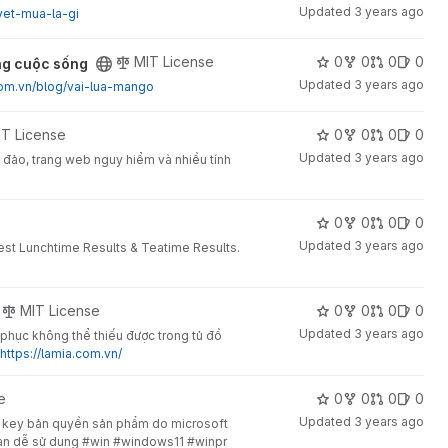
Updated
3 years ago
uyet-mua-la-gi
MIT License
0
0
0
0
ong cuộc sống
Updated
3 years ago
.com.vn/blog/vai-lua-mango
IT License
0
0
0
0
Updated
3 years ago
 đảo, trang web nguy hiểm và nhiều tính
0
0
0
0
Updated
3 years ago
atest Lunchtime Results & Teatime Results.
MIT License
0
0
0
0
Updated
3 years ago
 phục không thể thiếu được trong tủ đồ
https://lamia.com.vn/
e
0
0
0
0
Updated
3 years ago
 key bản quyền sản phẩm do microsoft
quan dễ sử dụng #win #windows11 #winpr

WHAT THIS TASK INVOLVES → All of the data, minus its pictures, should be repeated exactly.

RESPONSE TO THIS EXERCISE →
Updated
3 years ago
uyet-mua-la-gi
MIT License
0
0
0
0
ong cuộc sống
Updated
3 years ago
.com.vn/blog/vai-lua-mango
IT License
0
0
0
0
Updated
3 years ago
 đảo, trang web nguy hiểm và nhiều tính
0
0
0
0
Updated
3 years ago
atest Lunchtime Results & Teatime Results.
MIT License
0
0
0
0
Updated
3 years ago
 phục không thể thiếu được trong tủ đồ
https://lamia.com.vn/
e
0
0
0
0
Updated
3 years ago
 key bản quyền sản phẩm do microsoft
quan dễ sử dụng #win #windows11 #winpr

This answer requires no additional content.